Maï, habitante de la vallée, voulait depuis longtemps agir sur ce terrain encombré de barbelés rouillés. Grâce à l’expérience de Mountain Wilderness en la matière, ce travail d’équipe lui a enfin donné les moyens d’agir.
Si ce sont près d’une trentaine de bénévoles des Hautes-Alpes qui se sont mobilisés, Frédérique est venue depuis St-Malo : l’opportunité de lier l’utile à l’agréable. Comme renchérit Marie, « c’est l’occasion de rendre un peu à la montagne qui nous donne tant. »
A Cervières, tout a commencé par le ras-le-bol de Mariette, la bergère de cet alpage qui voyait trop de ses brebis, et même parfois ses chiens contracter des infections avec ces barbelés... Que doit-il en être de la faune sauvage... Alors, comment agir ? Qui contacter ? Après enquête, on l’a dirigé vers les équipes de notre association. Prenant contact avec Rémy, le délégué local bien actif, l’aventure était lancée : un an pour échanger avec les autorités, les éleveurs, les associations locales et avec de nombreux acteurs du secteur.

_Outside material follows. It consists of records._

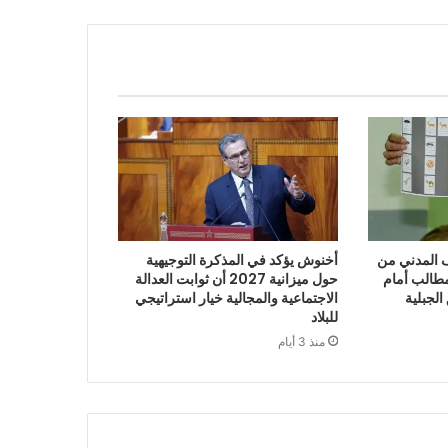
“الائتلاف المدني من
أخنوش يؤكد في المذكرة التوجيهية
طالب أمام
حول ميزانية 2027 أن ثوابت العدالة
الجبلية
الاجتماعية والمجالية خيار استراتيجي
للبلاد
منذ 3 أيام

Il est bon de préciser qu’au-delà de la faune sauvage et des troupeaux d’estive, les humains sont également concernés par ces dangereux barbelés et piquets parfois dissimulés par la végétation ou la neige. Et ce n’est pas anodin, le site géologique du Chenaillet connaît une fréquentation importante : 40 000 visiteurs par an dont 17 000 scolaires. A cela s’ajoute les nombreux autres pratiquants de sports de montagne et promeneurs.